袴田巖さん再審無罪判決から1年 法制審で話が進まない理由とは
粟野仁雄・ジャーナリスト|2025年11月24日3:00PM
静岡県清水市(現静岡市清水区)で1966年に起きた一家4人殺害事件で死刑判決を受けた袴田巖さん(89歳)に静岡地裁が再審で無罪を言い渡してから9月26日で1年。これを受け、再審制度の早期見直しを求める集会が同27日、静岡県弁護士会の主催により静岡市内で開かれた。

「けさ巖に『静岡に行くよ』って言ったら珍しく『何しに行く?』と。そこで『1周年の集会があるから一緒に行く?』と聞いたんですが『行かない』とのことでしたので、巖は欠席でございます」
集会の冒頭、県内の浜松市から駆けつけた巖さんの姉ひで子さん(92歳)はそう報告したうえで、2014年に当時静岡地裁の裁判長として再審開始決定をした村山浩昭さん(現弁護士)に「おかげで巖は生きながらえております」と謝辞。会場の参加者にも「皆様のご支援のおかげです。巖だけが助かればいいのではありません。再審法見直しも秋の国会では実現してほしい」と呼びかけた。

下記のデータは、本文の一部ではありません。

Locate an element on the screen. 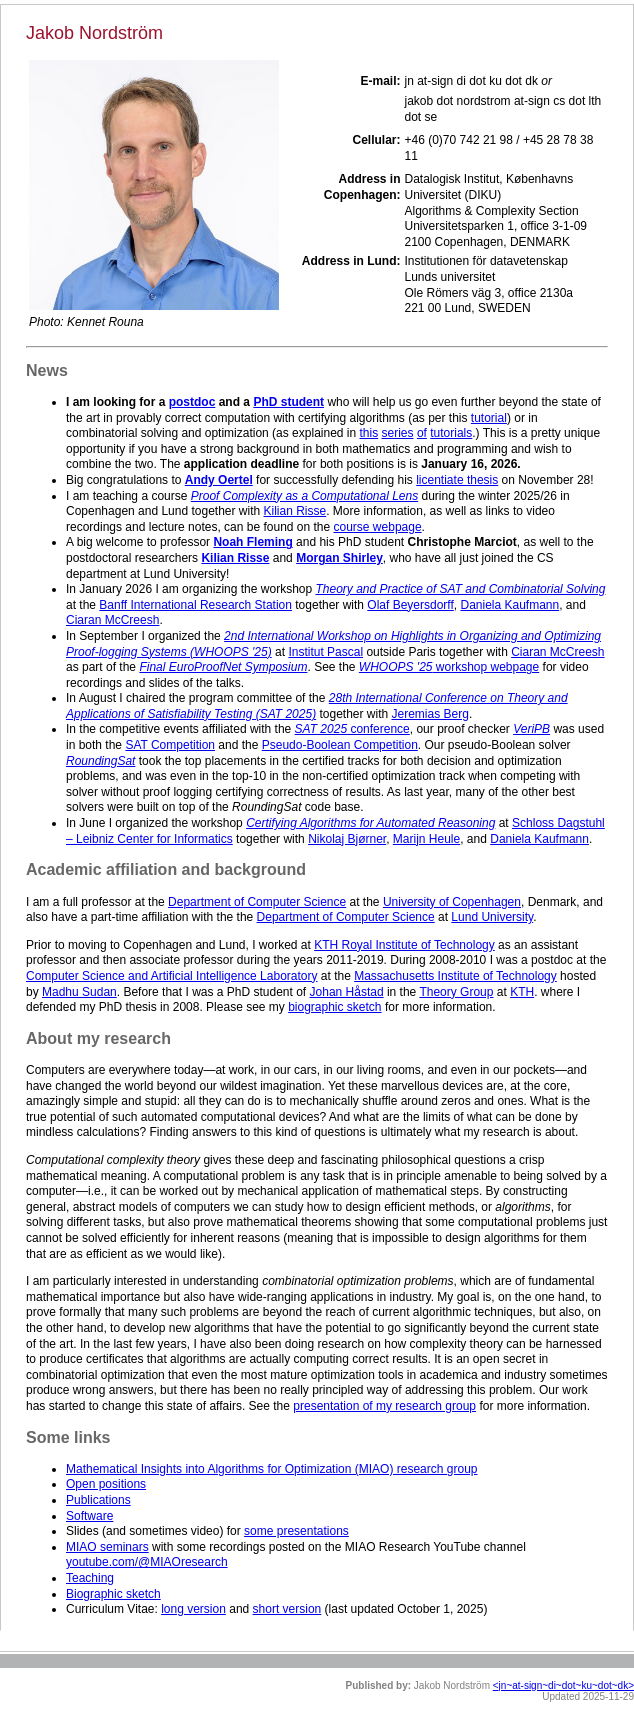 The image size is (634, 1722). Kilian Risse is located at coordinates (295, 511). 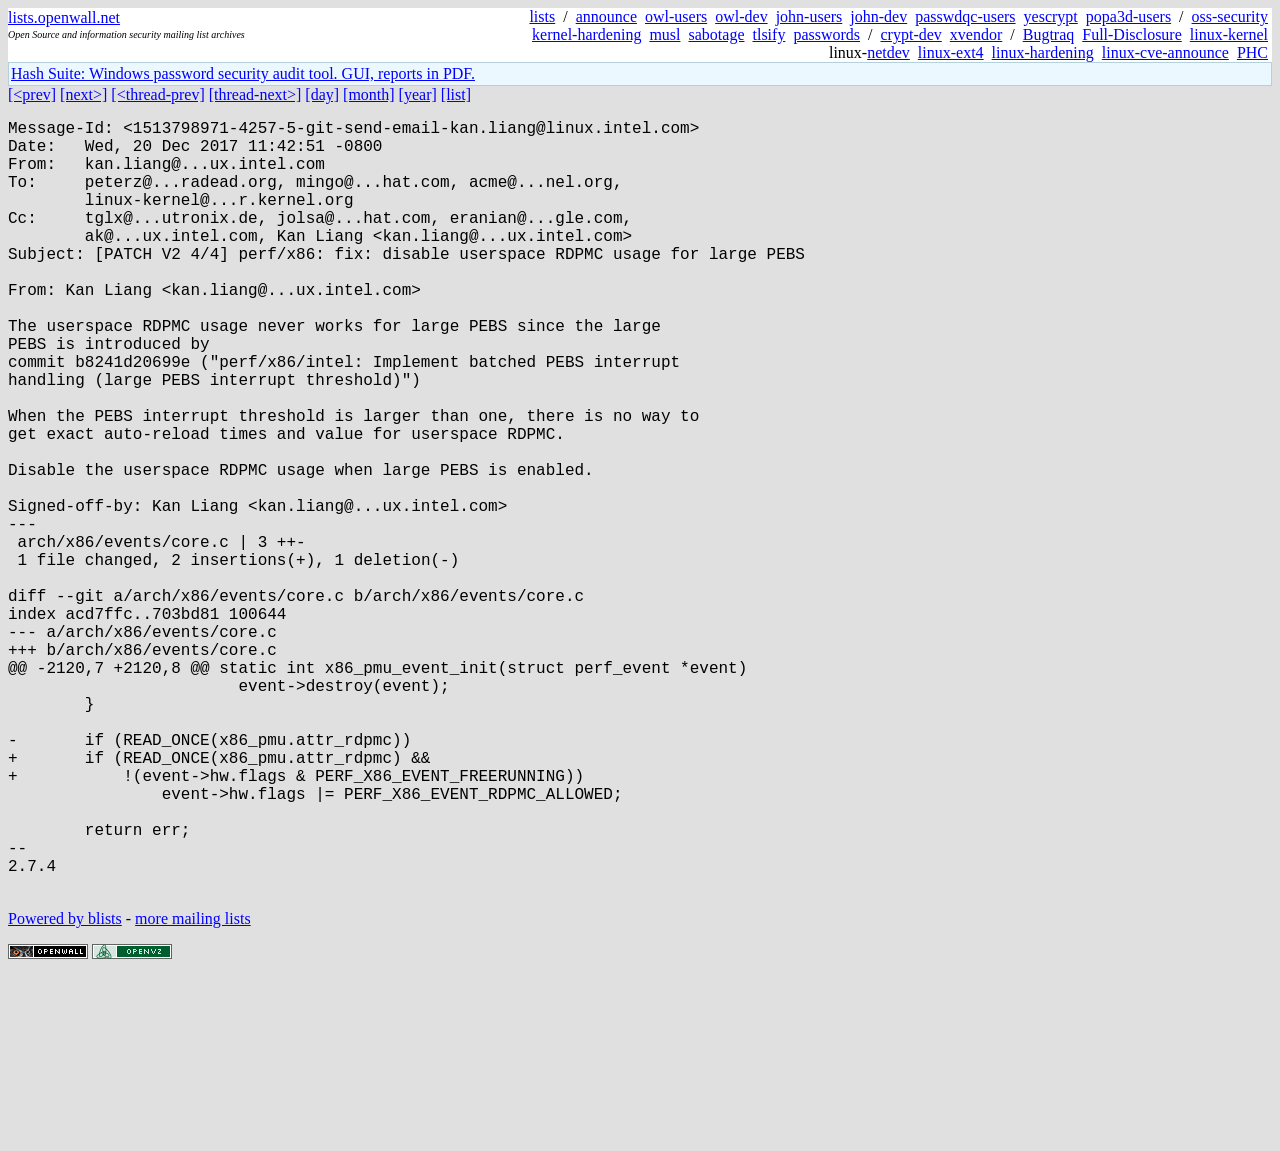 The width and height of the screenshot is (1280, 1151). What do you see at coordinates (369, 94) in the screenshot?
I see `[month]` at bounding box center [369, 94].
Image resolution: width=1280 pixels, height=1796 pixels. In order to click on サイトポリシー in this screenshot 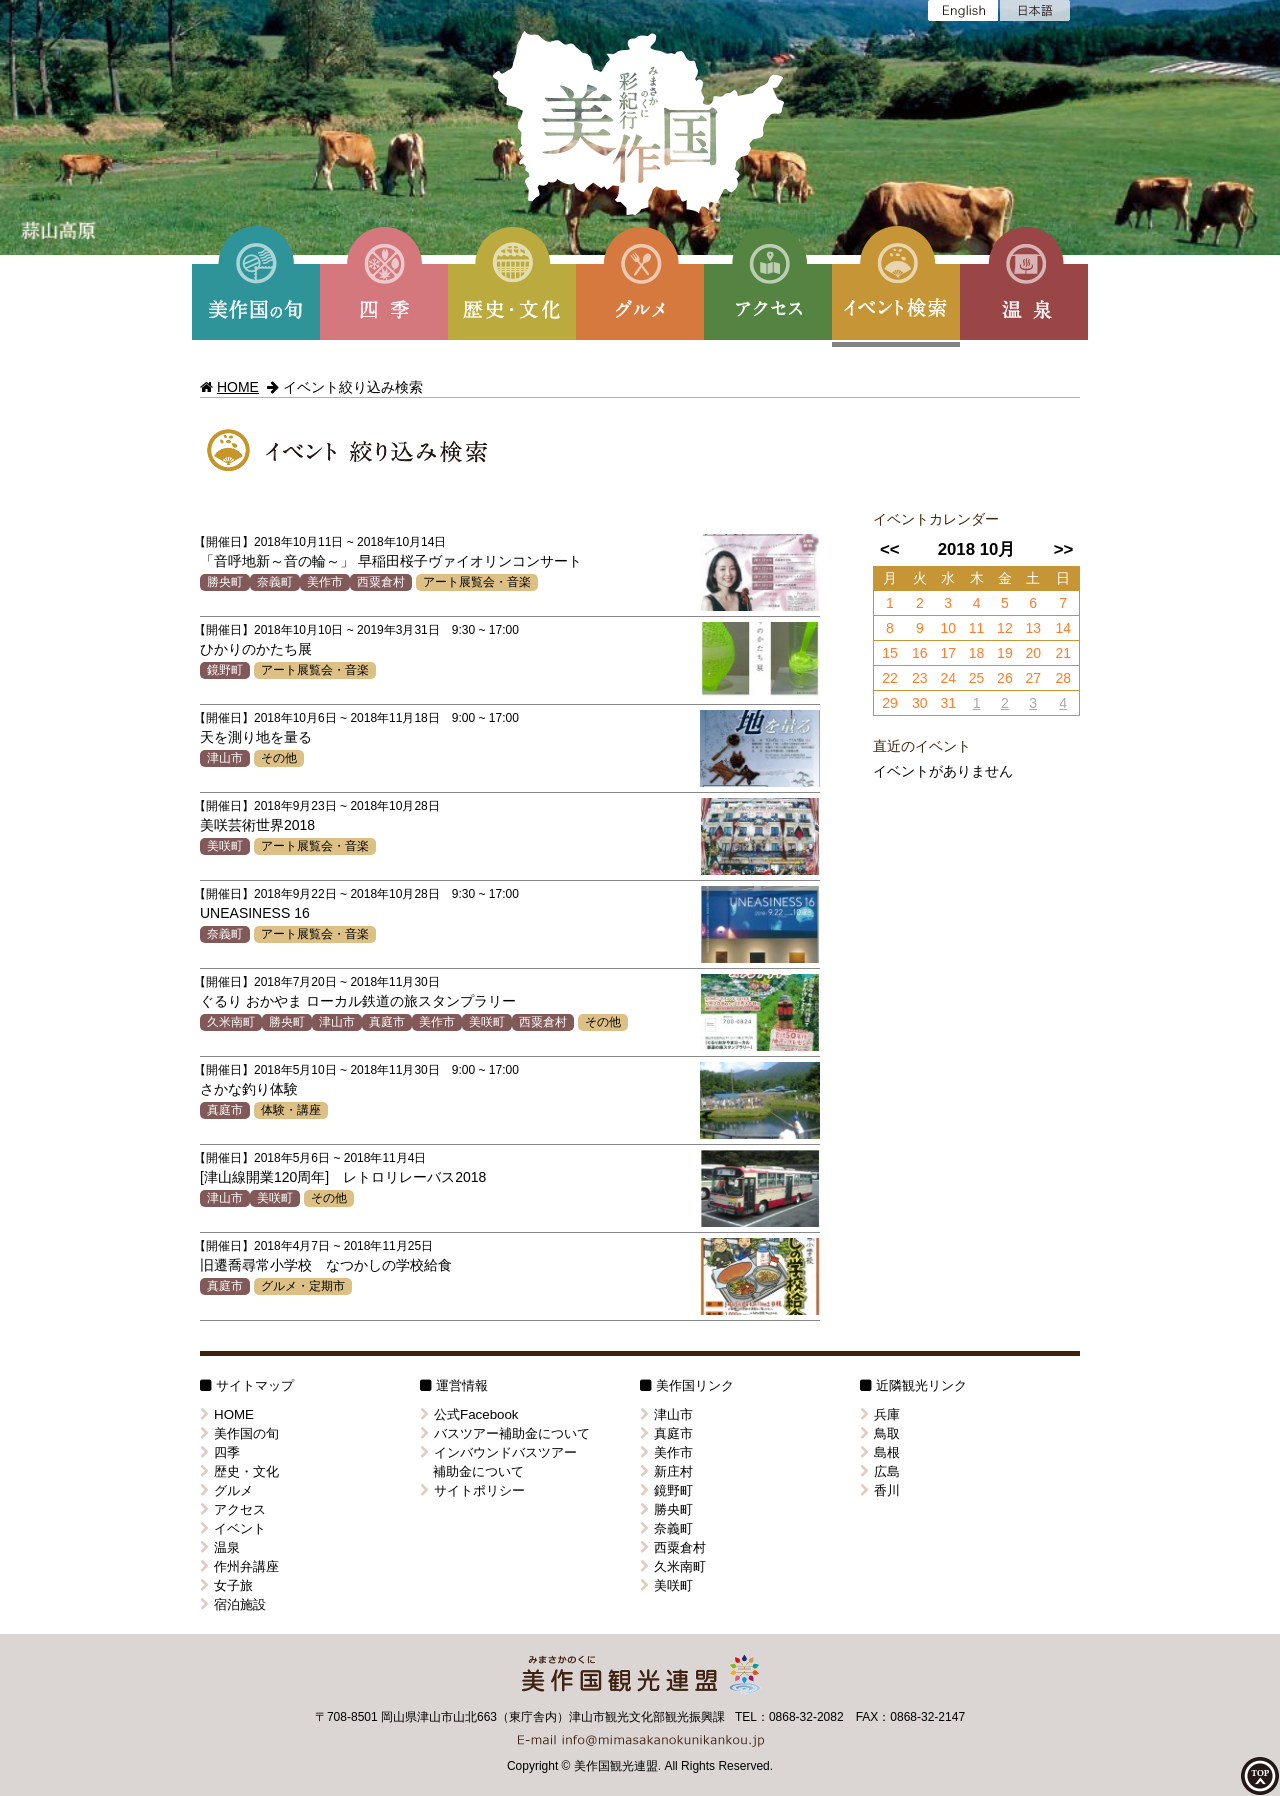 , I will do `click(472, 1490)`.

袴田弁護団は10月9日には静岡地裁に国家賠償訴訟を提起する。再審で主任弁護人を務め、国賠では弁護団長となる小川秀世弁護士は「弁護団に入った頃、一番若い僕が警察による証拠の捏造を主張したところ、先輩弁護士たちから『そんなことを言うものではない』と言われました」と集会で回顧。それが再審判決で裁判所から捏造と断定された以上「絶対に国賠は勝訴できる」と力を込めて語った。
それでも運動を続けよう
再審法見直しをめぐる国会での動きについては日本弁護士連合会(日弁連)の再審法改正推進室長で、大崎事件の弁護団事務局長を務めた鴨志田祐美弁護士が報告。「6月にやっと超党派の議員連盟の案が国会に提案されたものの、自民党や公明党の反対で9月国会では成立しなかった」と説明した。

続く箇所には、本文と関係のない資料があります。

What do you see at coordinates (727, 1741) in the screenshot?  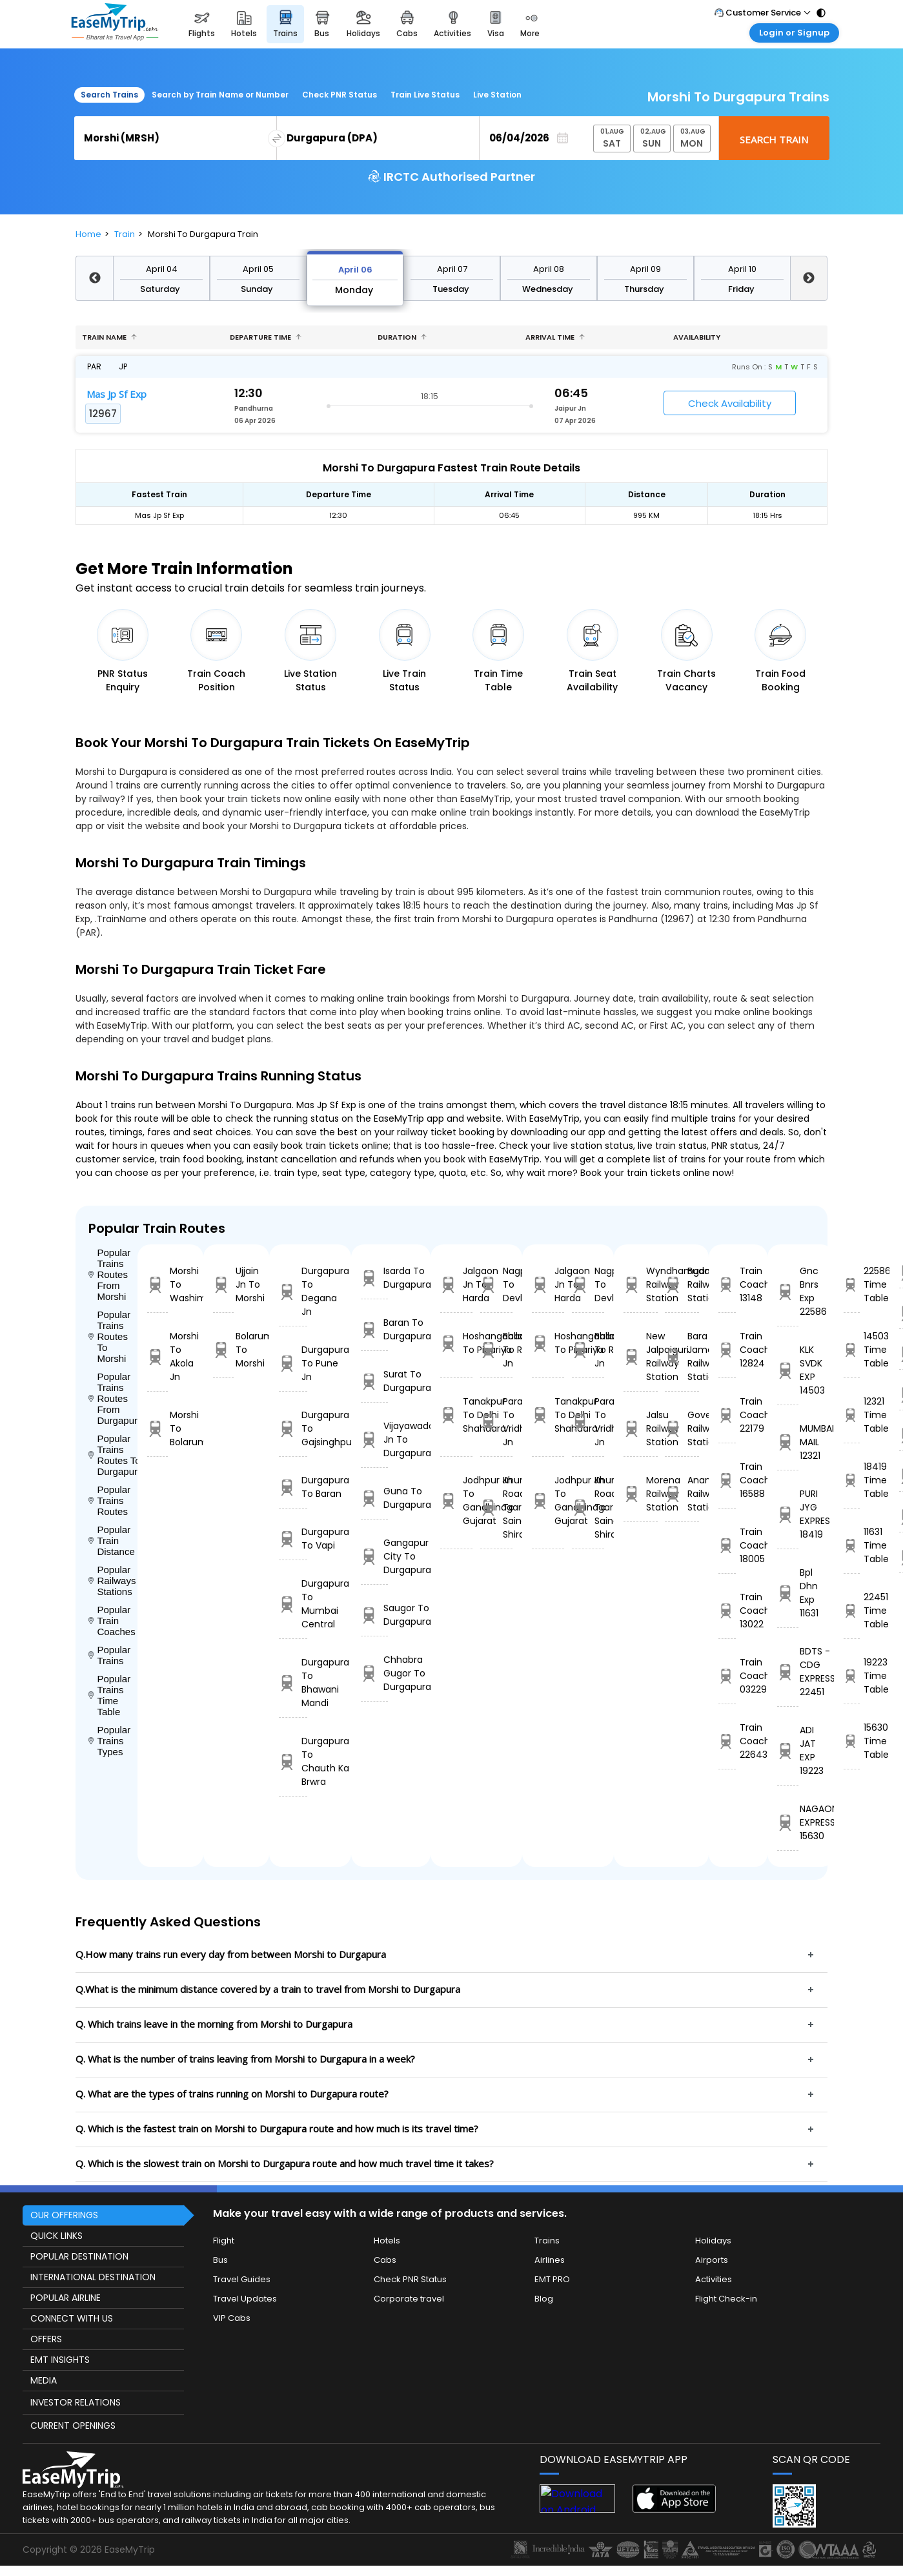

続いて講演で登壇した映画監督(『Shall we ダンス?』『それでもボクはやってない』他)で、法務省法制審議会「新時代の刑事司法制度特別部会」の委員も務める周防正行さんは、「昨年の無罪判決直後に会合がありましたが、弁護士以外は誰も袴田事件を語ろうとしなかった」と現状報告しつつ「嵐が去るのを待つだけ。大阪地検での証拠改竄事件の後、特別部会委員の顔ぶれを見た木谷明さん(元裁判官・弁護士、昨年11月死去)が『絶望的なメンバーですね』と言いました」との裏話も紹介。部会長(日本たばこ産業顧問の本田勝彦氏)による試案の文言なども会場内のスクリーンに示しつつ「取り調べの録音・録画は『警察の裁量で』とされていて驚いた。警察や検察が虚偽の自白に追い込んでいるにもかかわらず、『一生懸命取り調べているのに被疑者が噓をついて困る』ような書き方をしている」などと指摘した。
集会の後半、討論会に登壇した村山さんは「残念ながら(法制審特別部会は)多数決が原則で(法案の成立が)難しいことが見えてきた」と解説。そのうえで今後については「議連の案を押し上げるしかない。これが人権問題、人道問題であることは国会議員も理解しており、マスコミの力も借りて実現させたい」と訴えた。進行役を務めた間光洋弁護士(袴田弁護団)から「それでも冤罪問題にかかわる動機は?」と問われると「かかわった者の責任であり、時代の責任」。周防さんも「知ってしまったからです。特に法制審では何もできないことも」と答えた。